Under the scanner

Under the scanner

Under the scanner

So, India have bowed out early again after another shambolic performance at the World T20. It was at this event that Mahendra Singh Dhoni was catapulted to cult status when the Jharkhandi, in his very first assignment as the national captain, guided India to the title triumph in the inaugural edition in South Africa.

Less than three years after his greatest hour of glory, Dhoni is facing the biggest scrutiny of his cricketing career yet following his team’s failure to move beyond the Super Eights of the competition.

The exit from the Caribbean, their second successive Super Eights whitewash in less than a year of this tournament, has thrown up several questions. Their weakness against the rising ball was apparent and is being discussed and dissected extensively, but in the din of this issue, one shouldn’t lose sight of other problems.
India’s fast bowling depth, or rather the lack of it, was on full view, their fielding standards and running between the wickets were pedestrian and the less aid about the fitness levels of some of the players, the better.

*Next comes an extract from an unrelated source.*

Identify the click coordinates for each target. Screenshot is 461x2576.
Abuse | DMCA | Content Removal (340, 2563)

The fitness issue is obviously linked to the 45-day Indian Premier League that closely preceded the World T20. The question was posed to Dhoni after each defeat and the skipper kept saying that the IPL had nothing to do with their performance. The right-hander was pilloried for not admitting that the IPL had sapped the players of their energies ahead of an important international assignment.

With the final rites done on the field after Sri Lanka drove in the final nail in their coffin, the post-mortem began in right earnest and more questions on the IPL’s adverse affects were inevitable. So when Dhoni finally admitted that the Indian T20 league can be quite tiring because of what goes along with it, he was accused of giving a lame excuse. Damned if you agree and damned if you don’t.

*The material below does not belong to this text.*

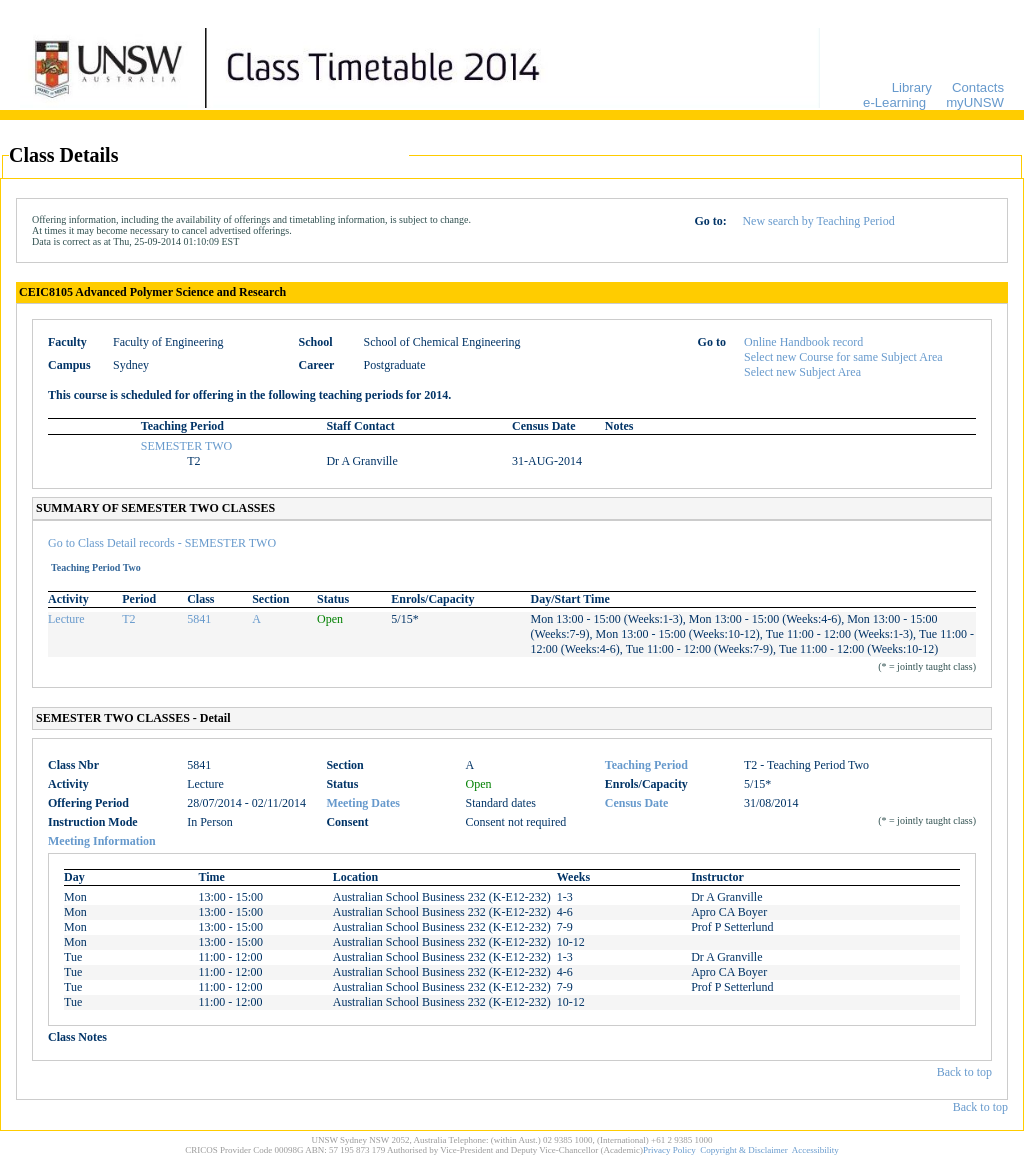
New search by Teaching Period (818, 221)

The IPL is, without a doubt, an intense tournament and as Anil Kumble pointed out in one of his syndicated columns, the pressure on the players from the franchisees is more than when they appear for the country. Strange as it might sound, there has to be some truth to it. But to put the entire blame at the doorstep of the IPL would be running away from facts.

If the same logic were to be applied, then Australia, with as many as eight players who turned up for various IPL teams in their World T20 squad, too should have been drained out. Instead, they are making mincemeat of their opponents. And it’s the IPL players -- Michael Hussey, Shane Watson, David Warner, Dirk Nannes and Cameron White, among others – who have been their key performers in the Caribbean.

One has to admit that India weren’t simply good enough on the field, both tactically and technically. Just over a fortnight ago, Dhoni was hailed for his out-of-the-box thinking when he set up Kieron Pollard’s dismissal in the IPL final against the Mumbai Indians. In the Caribbean, though, Dhoni’s strategies and team combinations came unstuck. Admittedly he had very few options, but his handling of the limited resources found few takers. Usually calm even in the face of the sternest test, Dhoni appeared flustered when things didn’t go his way.

Of course, the rising ball did them in again and it’s a weakness most teams in the world with a medium-pacer worth his salt will look to exploit at the slightest hint of an opportunity. The inadequacy, Dhoni pointed out, was the result of the system back home that didn’t encourage quality fast bowling. “We come from a place where we don’t have bowlers who bowl at 145-150 kmph consistently, and most of the wickets don’t have that kind of bounce,” Dhoni reasoned out. 

It might be argued that we have players like Rahul Dravid, Sachin Tendulkar and VVS Laxman who are the products of the same system and good players of the short ball as well. But as well as the triumvirate plays the rising delivery, they are adept at leaving it alone also, a luxury they can afford in Tests and to an extent in one-dayers. But in a T20 match, there is little scope for playing dot balls.

If you duck or leave alone even two deliveries, the pressure on the batsman mounts at a rapid pace. “It’s not rocket science,” said Dhoni about playing the short-pitched balls. “But in T20, if you consistently get short-pitched balls, the problem is you can’t leave too many balls and if you do, there’s a pressure to score.

Point taken, but then why is it that only Indian batsmen are targeted with bouncers? Obviously, rival teams have figured out their chink; unless the batsmen equip themselves with the technique to handle it, they -- and by extension the team -- will continue to be embarrassed.